15. The system of claim 9, wherein the processor is configured to:
provide, from the device to the at least one artificial intelligence model, the set of natural language prompts;
decode, by the at least one artificial intelligence model, the set of natural language prompts to generate a corresponding set of executable instructions indicative of the one or more journey steps of the particular user journey;
provide the set of executable instructions to one or more second devices having the software application, wherein the one or more second devices perform the particular user journey on the software application by executing the set of executable instructions; and
receive, from each device of the one or more second devices, validation data indicating whether errors occurred when performing the particular user journey.
16. A method comprising:
providing, from a device to at least one artificial intelligence model, a set of natural language prompts, wherein each natural language prompt in the set of natural language prompts corresponds to an encoded journey step of one or more journey steps of a particular user journey associated with a software application;
decoding, by the at least one artificial intelligence model, the set of natural language prompts to generate a corresponding set of executable instructions indicative of the one or more journey steps of the particular user journey;
providing the set of executable instructions to one or more second devices having the software application, wherein the one or more second devices perform the particular user journey on the software application by executing the set of executable instructions; and
receiving, from each device of the one or more second devices, validation data indicating whether errors occurred when performing the particular user journey.

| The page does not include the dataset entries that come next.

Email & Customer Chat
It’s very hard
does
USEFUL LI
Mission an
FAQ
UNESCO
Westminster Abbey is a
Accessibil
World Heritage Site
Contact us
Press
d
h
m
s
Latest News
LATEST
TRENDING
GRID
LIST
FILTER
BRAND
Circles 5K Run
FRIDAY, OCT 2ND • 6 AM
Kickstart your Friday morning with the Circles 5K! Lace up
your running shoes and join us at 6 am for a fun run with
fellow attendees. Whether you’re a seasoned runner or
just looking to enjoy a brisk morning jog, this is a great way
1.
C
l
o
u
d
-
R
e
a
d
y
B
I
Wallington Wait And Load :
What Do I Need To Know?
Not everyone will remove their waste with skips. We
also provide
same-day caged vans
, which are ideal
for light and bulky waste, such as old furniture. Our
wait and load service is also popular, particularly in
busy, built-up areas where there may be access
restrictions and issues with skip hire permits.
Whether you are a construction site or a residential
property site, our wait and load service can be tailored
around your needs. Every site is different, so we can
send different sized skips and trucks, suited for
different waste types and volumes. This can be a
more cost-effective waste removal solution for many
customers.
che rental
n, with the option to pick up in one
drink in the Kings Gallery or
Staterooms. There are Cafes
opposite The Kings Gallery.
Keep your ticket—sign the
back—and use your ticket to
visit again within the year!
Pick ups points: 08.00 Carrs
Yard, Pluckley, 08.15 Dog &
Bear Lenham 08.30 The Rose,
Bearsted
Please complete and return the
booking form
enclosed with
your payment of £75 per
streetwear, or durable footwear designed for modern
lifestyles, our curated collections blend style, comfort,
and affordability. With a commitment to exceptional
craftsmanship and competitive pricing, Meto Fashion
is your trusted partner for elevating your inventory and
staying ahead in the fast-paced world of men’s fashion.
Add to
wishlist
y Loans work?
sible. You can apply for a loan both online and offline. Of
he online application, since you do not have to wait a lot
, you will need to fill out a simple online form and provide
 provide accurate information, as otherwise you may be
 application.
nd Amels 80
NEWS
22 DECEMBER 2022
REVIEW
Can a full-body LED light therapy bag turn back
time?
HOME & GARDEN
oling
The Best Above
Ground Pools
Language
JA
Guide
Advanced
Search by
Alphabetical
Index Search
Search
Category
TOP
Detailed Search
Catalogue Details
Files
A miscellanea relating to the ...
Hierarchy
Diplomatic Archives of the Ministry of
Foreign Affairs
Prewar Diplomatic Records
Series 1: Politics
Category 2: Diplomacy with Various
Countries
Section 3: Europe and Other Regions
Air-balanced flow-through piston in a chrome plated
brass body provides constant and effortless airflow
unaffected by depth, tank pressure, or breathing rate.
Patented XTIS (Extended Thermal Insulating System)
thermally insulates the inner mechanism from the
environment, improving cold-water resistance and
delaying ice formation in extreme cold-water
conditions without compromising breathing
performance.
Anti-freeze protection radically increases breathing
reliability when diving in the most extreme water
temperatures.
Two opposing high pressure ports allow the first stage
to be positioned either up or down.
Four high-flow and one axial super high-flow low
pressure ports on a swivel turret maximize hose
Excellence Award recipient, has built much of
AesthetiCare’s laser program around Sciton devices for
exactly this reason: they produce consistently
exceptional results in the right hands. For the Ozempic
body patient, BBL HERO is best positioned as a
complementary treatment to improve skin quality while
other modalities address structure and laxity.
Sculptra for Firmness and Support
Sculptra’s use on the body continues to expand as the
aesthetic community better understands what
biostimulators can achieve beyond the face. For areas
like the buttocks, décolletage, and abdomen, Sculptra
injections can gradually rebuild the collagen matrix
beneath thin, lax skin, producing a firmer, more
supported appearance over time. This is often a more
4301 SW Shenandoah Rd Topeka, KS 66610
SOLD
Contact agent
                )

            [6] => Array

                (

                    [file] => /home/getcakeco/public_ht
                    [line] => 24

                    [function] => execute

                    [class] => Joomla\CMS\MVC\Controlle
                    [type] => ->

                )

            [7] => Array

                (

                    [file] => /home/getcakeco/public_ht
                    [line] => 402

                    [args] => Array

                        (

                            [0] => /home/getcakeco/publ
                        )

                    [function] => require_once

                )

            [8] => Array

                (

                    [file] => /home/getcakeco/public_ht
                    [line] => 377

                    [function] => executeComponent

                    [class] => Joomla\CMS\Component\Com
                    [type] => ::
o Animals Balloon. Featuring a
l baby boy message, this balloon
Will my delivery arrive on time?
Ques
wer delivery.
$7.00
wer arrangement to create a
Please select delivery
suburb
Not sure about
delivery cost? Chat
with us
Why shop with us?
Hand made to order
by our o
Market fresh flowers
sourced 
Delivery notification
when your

17. The method of claim 16, wherein, after execution of executable instructions corresponding to a particular natural language prompt of the set of natural language prompts, pausing execution of the set of executable instructions for manual intervention.
18. The method of claim 16, wherein the validation data includes one or more artifacts usable to describe execution of the set of executable instructions, wherein the one or more artifacts comprises device logs keyed to each natural language prompt, application logs keyed to each natural language prompt, a screenshot of a least one device of the one or more second devices, or a video of at least one device of the one or more second devices.
19. The method of claim 18, further comprising:
processing, by the at least one artificial intelligence model, the one or more artifacts;
prompting the at least one artificial intelligence model to detect issues with the software application based on the one or more artifacts; and
generating, by the at least one artificial intelligence model, additional artifacts to resolve the issues.